M2. Why split by rank instead of by x-value?¶

If you split by the median x-value, a column of points sharing that x can all land on one side, making one recursion of size near n and breaking the O(n log n) recurrence. Splitting at index n/2 guarantees balanced halves.

M3. How do you make the algorithm truly O(n log n)?¶

Return each sub-array already sorted by y and merge the two y-sorted halves in O(n) during combine, instead of re-sorting the strip. That keeps combine linear: T(n)=2T(n/2)+O(n)=O(n log n).

M4. Describe the sweep-line alternative.¶

Sort by x. Sweep left to right keeping an active set of points ordered by y. For each new point, evict points more than delta behind in x, query the active set for points within [y-δ, y+δ] (only O(1) of them), compare, update delta, then insert. O(n log n) with a balanced BST.

M5. Divide-and-conquer vs sweep line — when pick which?¶

Same asymptotics. Pick sweep line for iterative code using a library ordered set (TreeSet, SortedList); pick divide-and-conquer to learn the strip technique or when it composes with other recursive geometry.
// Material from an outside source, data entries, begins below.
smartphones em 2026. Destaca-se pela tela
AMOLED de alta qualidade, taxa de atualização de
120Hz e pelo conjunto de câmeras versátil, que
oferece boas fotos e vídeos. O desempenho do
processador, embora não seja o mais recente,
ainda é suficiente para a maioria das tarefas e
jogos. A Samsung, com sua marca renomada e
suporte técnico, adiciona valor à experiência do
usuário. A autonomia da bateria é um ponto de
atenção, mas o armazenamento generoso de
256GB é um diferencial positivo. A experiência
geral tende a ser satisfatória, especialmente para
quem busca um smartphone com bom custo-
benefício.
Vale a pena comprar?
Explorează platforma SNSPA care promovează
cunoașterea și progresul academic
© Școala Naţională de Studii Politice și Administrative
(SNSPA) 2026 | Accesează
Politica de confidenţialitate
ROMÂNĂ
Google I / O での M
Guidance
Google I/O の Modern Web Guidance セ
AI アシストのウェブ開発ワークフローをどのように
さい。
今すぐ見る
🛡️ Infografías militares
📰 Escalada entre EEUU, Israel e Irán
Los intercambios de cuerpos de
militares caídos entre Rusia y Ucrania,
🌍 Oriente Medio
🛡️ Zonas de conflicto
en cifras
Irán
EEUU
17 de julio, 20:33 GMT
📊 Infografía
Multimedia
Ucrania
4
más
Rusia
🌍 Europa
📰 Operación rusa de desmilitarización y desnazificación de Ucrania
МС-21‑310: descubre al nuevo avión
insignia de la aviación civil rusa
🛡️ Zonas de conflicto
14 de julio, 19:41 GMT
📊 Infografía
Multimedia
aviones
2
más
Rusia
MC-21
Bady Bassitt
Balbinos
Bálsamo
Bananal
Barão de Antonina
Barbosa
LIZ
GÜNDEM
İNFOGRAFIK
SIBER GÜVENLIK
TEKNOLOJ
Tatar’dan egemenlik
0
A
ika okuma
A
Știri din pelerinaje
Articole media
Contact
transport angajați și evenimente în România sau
M6. What metric assumptions does the strip argument make?¶

It uses the Euclidean triangle relationship |dx| ≤ d and |dy| ≤ d. For Manhattan or Chebyshev metrics the band still works but the per-point constant changes; the asymptotics survive.

M7. How would you also return the actual pair, not just the distance?¶

Thread a (distance, p, q) triple through the recursion and strip scan, updating all three whenever a closer distance is found.

M8. How do you test the fast algorithm?¶

Run brute force O(n²) on thousands of random inputs and assert equal distances. Include adversarial cases: duplicate x, all collinear, all identical, two points, tight clusters.

M9. Why does re-sorting the strip cost you a log factor?¶

Re-sorting O(n) strip points by y is O(n log n) per call across log n levels → O(n log² n). Merging pre-sorted halves is O(n) per call → O(n log n).

M10. What is the role of delta as an invariant?¶

delta is always the best distance among examined pairs; combine only lowers it. Correctness reduces to: the strip scan never misses a cross pair that could beat the current delta.

M11. How does this extend to higher dimensions?¶

Split by a median hyperplane; the strip becomes a slab of width 2δ; the packing lemma still bounds candidates per point by a constant c(d) (independent of n). Time stays O(n log n) for fixed d, with constants growing in d.

M12 (analysis). Why is O(n log² n) often acceptable in practice?¶

The log² version is far simpler and, for n up to millions, the extra log n (~20) is a small constant relative to cache and constant-factor effects. Many production code bases ship it for readability.

Senior Questions (10 Q&A)¶

S1. How would you find the closest pair among millions of points fast?¶

Use the randomized grid (Rabin) method: hash points into a grid whose cell size is the running delta; each point checks only its 3×3 cell neighborhood. Expected O(n), with excellent cache locality from contiguous grid storage.

S2. Sketch why the grid method is O(n) expected.¶

Insert points in random order. delta shrinks only when a new point is in the current closest pair, which (over the random "last point") happens with probability ≤ 2/(i+1) at step i; the O(i) rebuild cost times that probability is O(1) per step, summing to O(n). Non-rebuild inserts are O(1) each.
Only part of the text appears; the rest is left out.